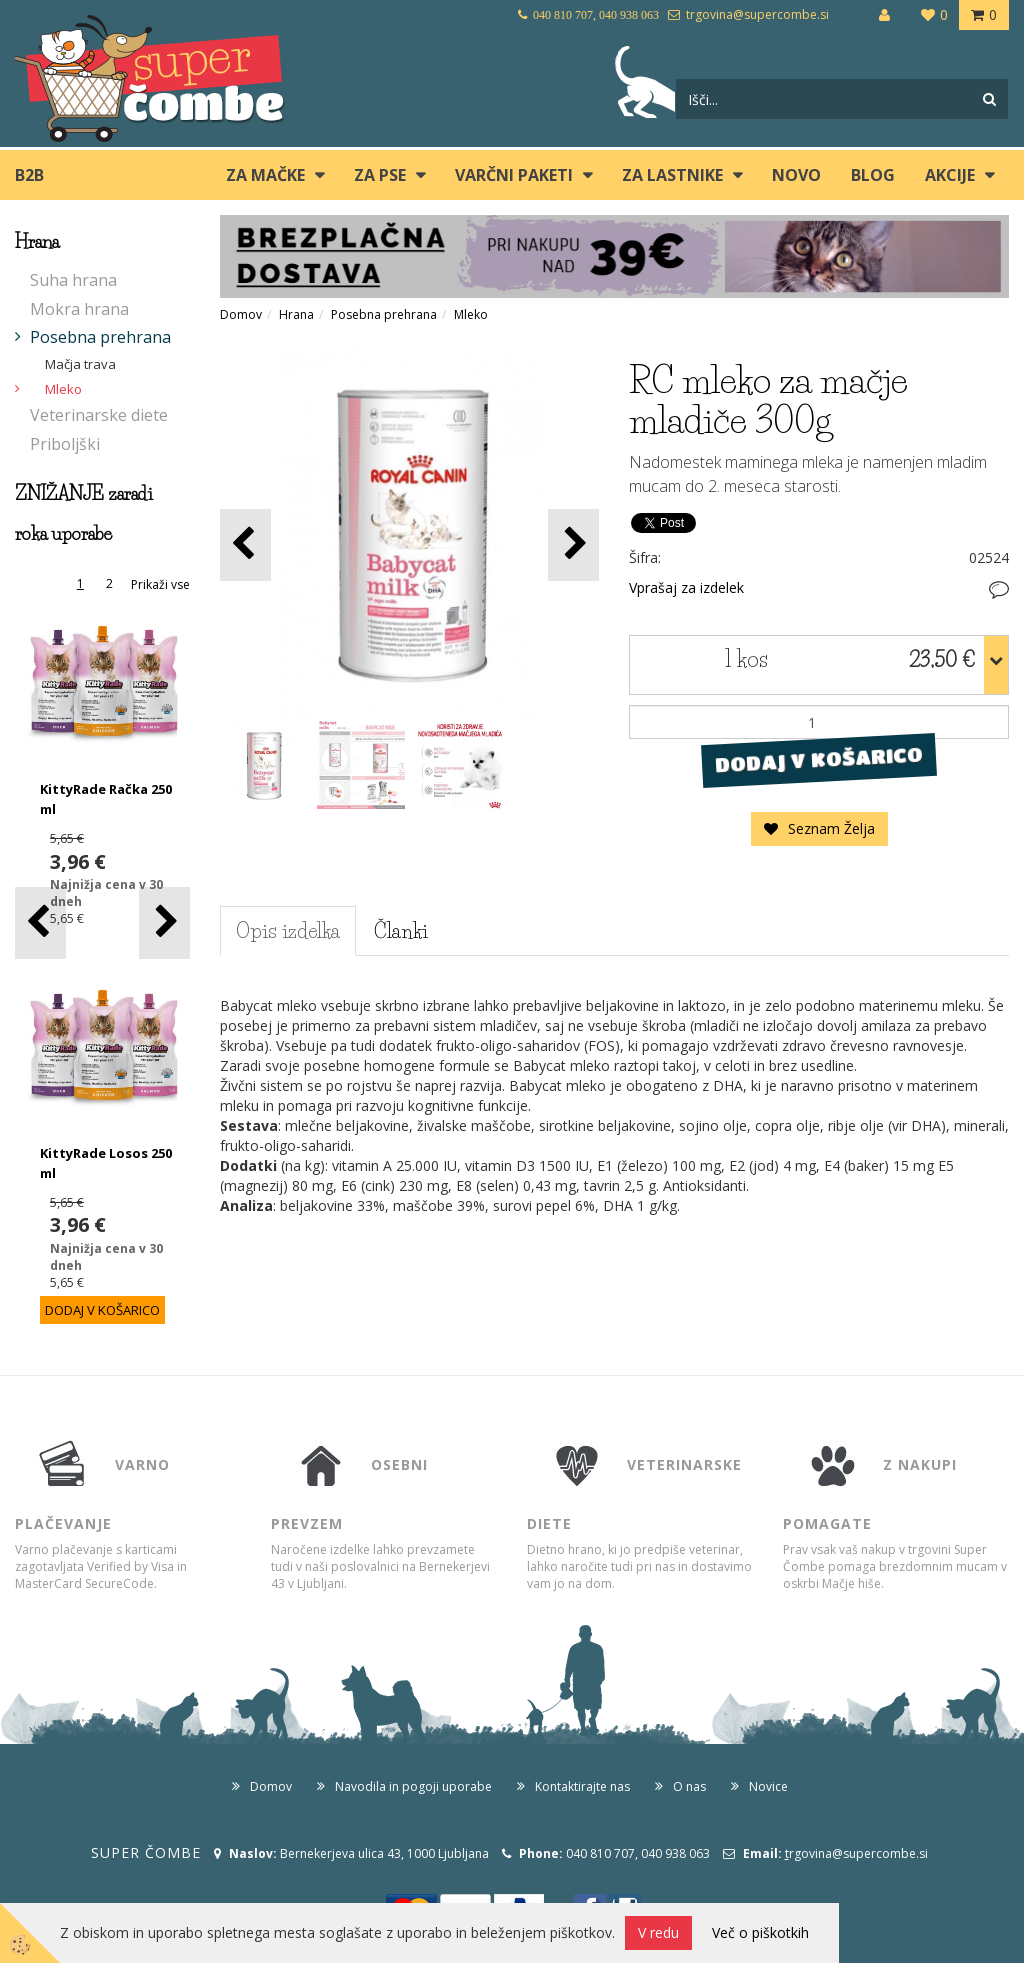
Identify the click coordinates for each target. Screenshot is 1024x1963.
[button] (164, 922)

********

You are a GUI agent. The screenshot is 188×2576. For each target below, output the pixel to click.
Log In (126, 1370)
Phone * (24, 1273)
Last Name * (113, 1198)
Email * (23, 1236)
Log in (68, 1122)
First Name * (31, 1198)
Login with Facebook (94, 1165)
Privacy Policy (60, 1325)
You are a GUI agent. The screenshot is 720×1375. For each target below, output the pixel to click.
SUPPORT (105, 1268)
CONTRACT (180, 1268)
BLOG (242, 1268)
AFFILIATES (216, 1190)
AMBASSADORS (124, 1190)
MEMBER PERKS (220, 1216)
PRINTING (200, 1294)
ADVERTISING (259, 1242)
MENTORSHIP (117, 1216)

********

● **Instructions for the task**: Return word for word the lines above from the line with "Login with Facebook (94, 1165)" to the line with "MENTORSHIP (117, 1216)", including both and leaving out all others.

● **Reply**:
Login with Facebook (94, 1165)
Privacy Policy (60, 1325)
You are a GUI agent. The screenshot is 720×1375. For each target below, output the pixel to click.
SUPPORT (105, 1268)
CONTRACT (180, 1268)
BLOG (242, 1268)
AFFILIATES (216, 1190)
AMBASSADORS (124, 1190)
MEMBER PERKS (220, 1216)
PRINTING (200, 1294)
ADVERTISING (259, 1242)
MENTORSHIP (117, 1216)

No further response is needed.